The Meta Portal was a smart video-calling display with a camera that followed you around the room, and after four years of decent reviews and indifferent sales the consumer version was discontinued, with Meta confirming its exit from the consumer market in June 2022 amid cost-cutting at its money-losing Reality Labs division. Facebook launched it on October 8, 2018 as the $199 Portal and the $349 Portal+, built around a “Smart Camera” that automatically panned and zoomed to keep callers in frame as they moved. The hardware was genuinely good. The problem was whose name was on it.

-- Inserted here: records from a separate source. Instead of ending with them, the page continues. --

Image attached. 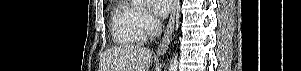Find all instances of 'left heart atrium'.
Segmentation results:
<instances>
[{
	"mask_svg": "<svg viewBox=\"0 0 301 71\" xmlns=\"http://www.w3.org/2000/svg\"><path fill=\"white\" fill-rule=\"evenodd\" d=\"M153 11L159 16H165L171 8V0H151Z\"/></svg>",
	"mask_w": 301,
	"mask_h": 71,
	"instance_id": "1",
	"label": "left heart atrium"
}]
</instances>
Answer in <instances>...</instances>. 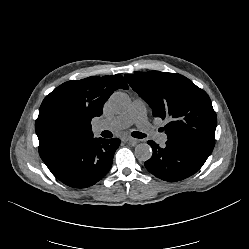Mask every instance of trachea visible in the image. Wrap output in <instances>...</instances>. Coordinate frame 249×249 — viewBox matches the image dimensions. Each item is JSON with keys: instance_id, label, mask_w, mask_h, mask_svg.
<instances>
[{"instance_id": "3493384b", "label": "trachea", "mask_w": 249, "mask_h": 249, "mask_svg": "<svg viewBox=\"0 0 249 249\" xmlns=\"http://www.w3.org/2000/svg\"><path fill=\"white\" fill-rule=\"evenodd\" d=\"M101 135H102L103 137H112V133L109 132V131H103ZM131 135H132L133 137H135V138H145V137H147L146 134L141 133V132H137V131L132 132Z\"/></svg>"}]
</instances>
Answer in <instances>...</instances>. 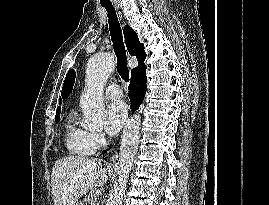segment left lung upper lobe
Here are the masks:
<instances>
[{"label": "left lung upper lobe", "mask_w": 269, "mask_h": 205, "mask_svg": "<svg viewBox=\"0 0 269 205\" xmlns=\"http://www.w3.org/2000/svg\"><path fill=\"white\" fill-rule=\"evenodd\" d=\"M74 80H75V72L73 69H71L65 78L64 84H63V88H62V97L63 98H67L73 88V84H74Z\"/></svg>", "instance_id": "obj_1"}]
</instances>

Portal arrived at the worst possible moment for a Facebook-branded camera in the living room. The launch came months after the Cambridge Analytica scandal and a breach affecting tens of millions of accounts, into a public that had just learned exactly how Facebook treated personal data — and was now being asked to install a Facebook camera that auto-tracks human movement on the kitchen counter. Facebook anticipated the objection and engineered against it: a hardware button to electronically cut the camera and microphone, a physical lens cover, on-device processing, and repeated assurances that it neither watched nor kept call contents. Reviewers largely agreed the device worked and the safeguards were real. The trust the device required, Facebook had already spent.
So Portal sold modestly. It found its truest audience not among friends and family but among businesses, where it became a useful remote-collaboration tool during the COVID-19 pandemic — reportedly rising from around 600,000 units in 2020 to roughly 800,000 in 2021, figures attributed to internal estimates rather than disclosed sales. Even that was a rounding error against Meta’s ambitions and against the billions Reality Labs was burning on the metaverse. In June 2022, as Meta postponed AR glasses and canceled a smartwatch, it ended consumer Portal production and refocused the line on the enterprise.
What Portal proved was uncomfortable for its maker: that the company could build a polished consumer device and still fail to sell it, because the deciding feature was never the camera. It was the brand attached to it.